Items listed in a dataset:

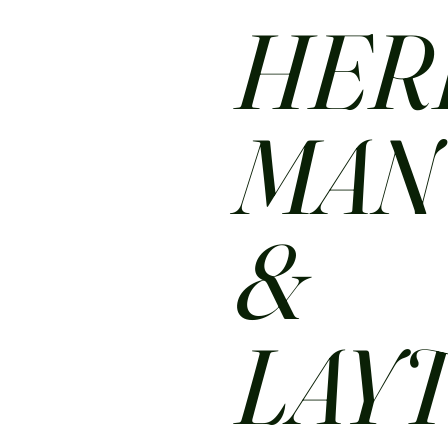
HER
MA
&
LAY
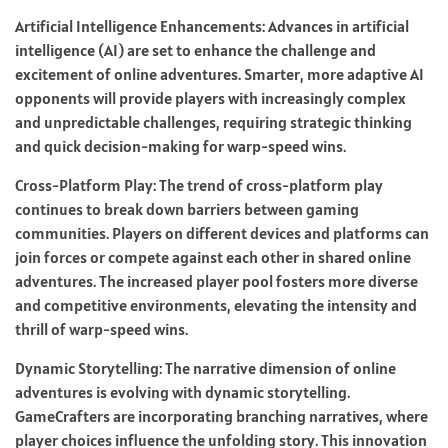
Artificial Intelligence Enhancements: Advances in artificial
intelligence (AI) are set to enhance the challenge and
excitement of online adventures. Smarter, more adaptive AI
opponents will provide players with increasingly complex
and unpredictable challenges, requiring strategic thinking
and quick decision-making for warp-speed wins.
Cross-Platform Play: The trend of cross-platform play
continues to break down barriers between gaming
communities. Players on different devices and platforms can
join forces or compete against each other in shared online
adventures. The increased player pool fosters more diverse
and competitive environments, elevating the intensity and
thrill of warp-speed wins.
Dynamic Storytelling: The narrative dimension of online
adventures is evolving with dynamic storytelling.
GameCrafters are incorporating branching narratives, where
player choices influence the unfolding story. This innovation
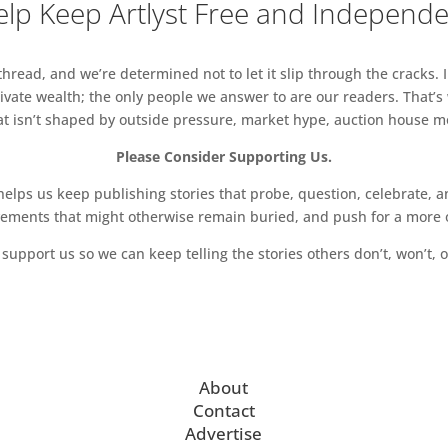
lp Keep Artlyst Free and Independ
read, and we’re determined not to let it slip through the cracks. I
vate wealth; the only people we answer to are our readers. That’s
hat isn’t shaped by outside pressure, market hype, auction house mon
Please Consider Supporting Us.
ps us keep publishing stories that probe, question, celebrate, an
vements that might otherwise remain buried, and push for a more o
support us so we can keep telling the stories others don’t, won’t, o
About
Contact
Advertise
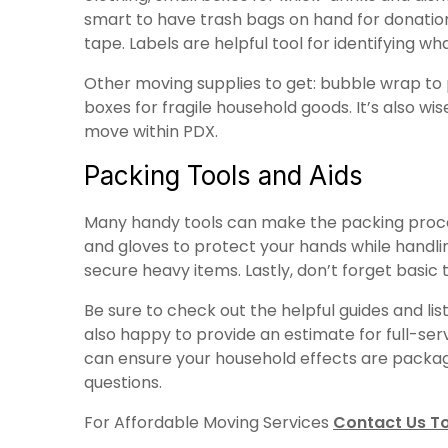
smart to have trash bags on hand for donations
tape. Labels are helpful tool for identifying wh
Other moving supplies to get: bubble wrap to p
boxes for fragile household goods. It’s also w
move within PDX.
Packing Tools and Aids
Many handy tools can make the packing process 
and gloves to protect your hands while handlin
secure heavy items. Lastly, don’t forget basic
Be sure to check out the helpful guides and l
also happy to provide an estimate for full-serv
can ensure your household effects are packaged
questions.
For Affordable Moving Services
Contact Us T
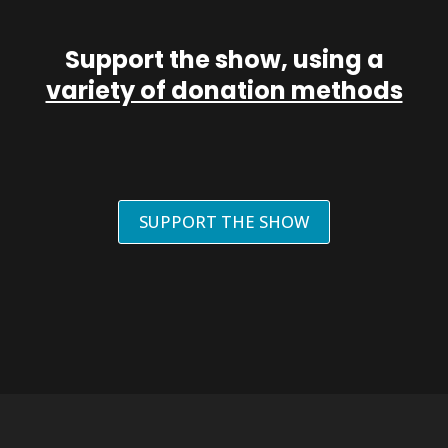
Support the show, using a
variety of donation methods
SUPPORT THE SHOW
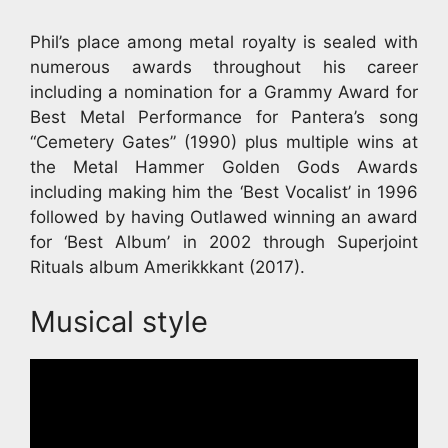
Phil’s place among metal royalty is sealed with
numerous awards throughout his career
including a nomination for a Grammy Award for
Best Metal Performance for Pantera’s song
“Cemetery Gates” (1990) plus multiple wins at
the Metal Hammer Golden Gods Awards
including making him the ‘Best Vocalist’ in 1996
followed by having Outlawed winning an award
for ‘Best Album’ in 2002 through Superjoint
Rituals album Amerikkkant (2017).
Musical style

==

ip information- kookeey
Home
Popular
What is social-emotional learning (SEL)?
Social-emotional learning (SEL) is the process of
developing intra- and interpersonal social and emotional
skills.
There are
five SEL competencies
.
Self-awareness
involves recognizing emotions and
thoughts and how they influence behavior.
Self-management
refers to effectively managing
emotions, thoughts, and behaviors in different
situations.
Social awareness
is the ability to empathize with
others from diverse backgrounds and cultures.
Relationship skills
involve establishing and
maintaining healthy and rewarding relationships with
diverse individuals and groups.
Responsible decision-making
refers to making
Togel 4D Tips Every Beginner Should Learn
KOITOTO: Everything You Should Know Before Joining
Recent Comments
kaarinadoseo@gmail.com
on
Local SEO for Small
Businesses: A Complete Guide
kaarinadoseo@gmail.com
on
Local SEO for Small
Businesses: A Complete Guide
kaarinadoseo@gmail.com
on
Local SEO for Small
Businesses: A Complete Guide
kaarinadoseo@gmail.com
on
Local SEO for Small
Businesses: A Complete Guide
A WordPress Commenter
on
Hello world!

Task brief —
All lines above from the one with "Social-emotional learning (SEL) is" to the one with "Hello world!", inclusive, should be copied exactly, and no other lines.

Output for this task —
Social-emotional learning (SEL) is the process of
developing intra- and interpersonal social and emotional
skills.
There are
five SEL competencies
.
Self-awareness
involves recognizing emotions and
thoughts and how they influence behavior.
Self-management
refers to effectively managing
emotions, thoughts, and behaviors in different
situations.
Social awareness
is the ability to empathize with
others from diverse backgrounds and cultures.
Relationship skills
involve establishing and
maintaining healthy and rewarding relationships with
diverse individuals and groups.
Responsible decision-making
refers to making
Togel 4D Tips Every Beginner Should Learn
KOITOTO: Everything You Should Know Before Joining
Recent Comments
kaarinadoseo@gmail.com
on
Local SEO for Small
Businesses: A Complete Guide
kaarinadoseo@gmail.com
on
Local SEO for Small
Businesses: A Complete Guide
kaarinadoseo@gmail.com
on
Local SEO for Small
Businesses: A Complete Guide
kaarinadoseo@gmail.com
on
Local SEO for Small
Businesses: A Complete Guide
A WordPress Commenter
on
Hello world!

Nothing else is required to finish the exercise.